To simplify the expression \( \frac{9 \frac{3}{5}}{9 \frac{1}{5}} \) using the quotient property, we first need to convert the mixed numbers into improper fractions.
- Convert \( 9 \frac{3}{5} \):
\[ 9 \frac{3}{5} = 9 + \frac{3}{5} = \frac{9 \cdot 5 + 3}{5} = \frac{45 + 3}{5} = \frac{48}{5} \]
- Convert \( 9 \frac{1}{5} \):
\[ 9 \frac{1}{5} = 9 + \frac{1}{5} = \frac{9 \cdot 5 + 1}{5} = \frac{45 + 1}{5} = \frac{46}{5} \]
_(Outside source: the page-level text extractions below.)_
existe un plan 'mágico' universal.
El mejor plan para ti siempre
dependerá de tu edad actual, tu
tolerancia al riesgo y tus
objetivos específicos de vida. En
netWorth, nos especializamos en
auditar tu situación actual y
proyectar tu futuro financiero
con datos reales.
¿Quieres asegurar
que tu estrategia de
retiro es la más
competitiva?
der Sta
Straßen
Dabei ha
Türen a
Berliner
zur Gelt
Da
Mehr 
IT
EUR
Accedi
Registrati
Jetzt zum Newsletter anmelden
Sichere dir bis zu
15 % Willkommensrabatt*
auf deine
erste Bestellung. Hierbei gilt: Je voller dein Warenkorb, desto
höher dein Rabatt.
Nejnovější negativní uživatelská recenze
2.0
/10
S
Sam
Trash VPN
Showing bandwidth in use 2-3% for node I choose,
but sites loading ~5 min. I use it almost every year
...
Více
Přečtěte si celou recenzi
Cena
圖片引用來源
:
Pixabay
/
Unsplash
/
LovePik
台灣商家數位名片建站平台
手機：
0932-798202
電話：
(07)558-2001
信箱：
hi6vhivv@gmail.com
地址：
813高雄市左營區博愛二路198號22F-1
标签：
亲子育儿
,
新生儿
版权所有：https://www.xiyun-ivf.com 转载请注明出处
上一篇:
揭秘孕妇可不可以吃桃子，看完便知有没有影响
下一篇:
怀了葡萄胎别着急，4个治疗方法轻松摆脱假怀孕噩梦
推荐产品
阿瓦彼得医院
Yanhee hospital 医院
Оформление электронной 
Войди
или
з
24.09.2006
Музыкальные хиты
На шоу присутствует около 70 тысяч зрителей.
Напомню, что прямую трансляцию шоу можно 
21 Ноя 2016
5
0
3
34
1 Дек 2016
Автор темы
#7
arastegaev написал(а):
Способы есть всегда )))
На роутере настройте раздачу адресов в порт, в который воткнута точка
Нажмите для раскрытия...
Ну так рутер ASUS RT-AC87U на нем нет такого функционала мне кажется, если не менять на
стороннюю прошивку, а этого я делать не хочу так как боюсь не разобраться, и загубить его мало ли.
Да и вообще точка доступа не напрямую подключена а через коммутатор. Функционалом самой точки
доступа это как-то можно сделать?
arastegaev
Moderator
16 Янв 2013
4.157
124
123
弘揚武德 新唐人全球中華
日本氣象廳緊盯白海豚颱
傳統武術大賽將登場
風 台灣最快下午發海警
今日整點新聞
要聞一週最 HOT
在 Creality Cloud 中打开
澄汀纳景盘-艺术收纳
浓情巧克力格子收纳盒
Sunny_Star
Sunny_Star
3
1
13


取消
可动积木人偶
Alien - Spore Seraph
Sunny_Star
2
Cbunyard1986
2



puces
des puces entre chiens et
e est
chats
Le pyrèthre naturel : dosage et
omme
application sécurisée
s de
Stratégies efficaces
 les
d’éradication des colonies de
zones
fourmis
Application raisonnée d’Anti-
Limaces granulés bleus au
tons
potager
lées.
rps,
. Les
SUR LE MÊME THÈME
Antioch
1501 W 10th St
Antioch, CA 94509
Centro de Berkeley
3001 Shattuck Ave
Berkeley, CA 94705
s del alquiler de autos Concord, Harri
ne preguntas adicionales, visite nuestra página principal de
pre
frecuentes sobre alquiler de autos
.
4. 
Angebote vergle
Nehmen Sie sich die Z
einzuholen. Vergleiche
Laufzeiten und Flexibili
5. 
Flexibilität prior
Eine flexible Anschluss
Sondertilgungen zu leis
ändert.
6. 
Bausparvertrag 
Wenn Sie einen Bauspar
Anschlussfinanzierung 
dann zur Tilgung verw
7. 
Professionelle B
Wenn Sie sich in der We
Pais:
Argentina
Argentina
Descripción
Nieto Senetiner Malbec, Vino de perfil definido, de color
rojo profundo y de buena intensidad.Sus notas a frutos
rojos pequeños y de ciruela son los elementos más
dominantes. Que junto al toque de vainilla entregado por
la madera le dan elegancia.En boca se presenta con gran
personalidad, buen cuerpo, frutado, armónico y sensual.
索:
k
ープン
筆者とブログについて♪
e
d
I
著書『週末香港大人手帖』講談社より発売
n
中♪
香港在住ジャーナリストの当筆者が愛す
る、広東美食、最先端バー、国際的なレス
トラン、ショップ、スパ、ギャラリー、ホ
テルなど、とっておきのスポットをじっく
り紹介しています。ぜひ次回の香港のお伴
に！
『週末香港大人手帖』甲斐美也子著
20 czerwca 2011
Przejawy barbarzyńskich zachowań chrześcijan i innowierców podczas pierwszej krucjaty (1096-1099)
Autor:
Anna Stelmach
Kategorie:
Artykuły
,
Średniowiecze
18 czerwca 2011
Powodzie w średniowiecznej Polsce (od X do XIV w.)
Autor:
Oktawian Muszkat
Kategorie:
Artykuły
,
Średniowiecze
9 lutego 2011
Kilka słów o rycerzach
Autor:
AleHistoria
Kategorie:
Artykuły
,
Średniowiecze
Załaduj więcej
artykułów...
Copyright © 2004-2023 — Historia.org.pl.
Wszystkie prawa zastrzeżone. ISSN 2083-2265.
Now, we can rewrite the original expression using these improper fractions:
\[ \frac{9 \frac{3}{5}}{9 \frac{1}{5}} = \frac{\frac{48}{5}}{\frac{46}{5}} \]
- Use the property of division of fractions:
\[ \frac{\frac{48}{5}}{\frac{46}{5}} = \frac{48}{5} \times \frac{5}{46} = \frac{48 \cdot 5}{5 \cdot 46} \]
The \( 5 \) cancels out:
\[ = \frac{48}{46} \]
- Simplify \( \frac{48}{46} \):
\[ = \frac{24}{23} \]
So, the expression \( \frac{9 \frac{3}{5}}{9 \frac{1}{5}} \) simplifies to \( \frac{24}{23} \).
Final Answer
The simplified result of \( \frac{9 \frac{3}{5}}{9 \frac{1}{5}} \) is \( \frac{24}{23} \), and if you're asking for a specific exponent to be handled, please clarify the context for "9 □." However, based on the exponents of 9, this simplification does not directly involve exponents to define. If looking for a number in powers of 9, you could relate it by expressing if needed as \( 9^{(some exponent)} \), but generally, the fraction reduces to \( \frac{24}{23} \).